Prime-minister Rasmussen said in Singapore that a

politically binding agreement with specific commitment to mitigation and finance provides a strong basis for immediate action in the years to come”.

The Singapore understanding led to widespread frustration among environmentalists and commentators, and raised negative reactions from other nations’ authorities. It made other key political players in Copenhagen, such as prime-ministers Gordon Brown and Angela Merkel, and presidents Sarkozy and Lula, to promise their audiences they’ll try to persuade Mr. Obama to pursue a full deal in Copenhagen.

The US president’s new statement gave rise to contrary interpretations. Denmark’s Climate and Energy Minister, Connie Hegdegaard told journalists, at a news conference closing a pre-COP15 meeting in Copenhagen:

“my feeling is that it looks better today than when we started meeting.”

Swedish Environment Minister Anders Carlgren told Reuters that

“In the end, an agreement in Copenhagen will depend on an American number. Without a clear and ambitious number the whole agreement will be in danger.”

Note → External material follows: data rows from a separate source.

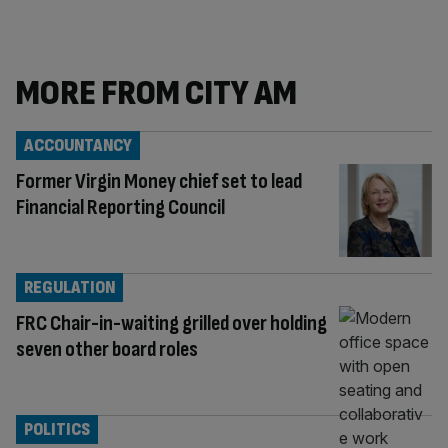
MORE FROM CITY AM
ACCOUNTANCY
Former Virgin Money chief set to lead
Financial Reporting Council
REGULATION
FRC Chair-in-waiting grilled over holding
seven other board roles
POLITICS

It seems the US could only go as far as presenting a range for U.S. carbon reductions by 2020, than a definite number. At least senator Barbara Boxer, chairperson of the Senate’s  Environment Committee implied that much, according to Reuters.

BBC News Website Environment Correspondent Richard Black has rightly argued that we are “into a miasma of nuance”. All expressions used so far could have multiple understandings and be translated into diplomatic documents with very different meanings. What we should really understand as “legally binding”, and “politically binding”? What would a “framework deal”, the expression Secretary Hillary Clinton seems to prefer, mean?

The Climate Convention official denomination, we should recall, is “United Nations Framework Convention on Climate Change”.

As Black points out the only instrument that could be “legally binding” is international law. Everything else the parties to the Convention formally agree upon, every commitment made, would be “politically binding”.

What would, then, make the Nations accountable for a politically binding commitment?

There aren’t many enforcement mechanisms in the UN. Look at what happened to the decisions made by the Security Council during the Iraq invasion.

There is clearly a new issue on Copenhagen’s agenda: agreement on what are legally binding, and what are politically binding accords; how they will be enforced, and how will nations be made accountable for their leader’s commitments?

Negotiations in Copenhagen will probably dwell very much on these nuances of meaning. At the end of the day it is this discussion that will define the substantive content of Obama’s

“accord that covers all of the issues in the negotiations and one that has immediate operational effect”.

Bali’s agreement about the need for “measurable, reportable and verifiable nationally appropriate mitigation commitments or actions, including quantified emission limitation and reduction objectives” is inextricably linked to the debate on distinctions between legally and politically binding deals. This is the sort of commitment the Swedish Environment Minister has probably summarized with the expression “an American number”.

Dwelling on nuances is the bread and butter of politics. An art the diplomatic profession raised to near perfection. The trouble with this refinement of meaning is that it can take decades we don’t have to spare.

After all turns of the screw but the decisive one, we still don’t know for sure whether Copenhagen has flopped or will be able to cope with this game of words, and come out of these clouds within clouds of nuance with some meaningful result.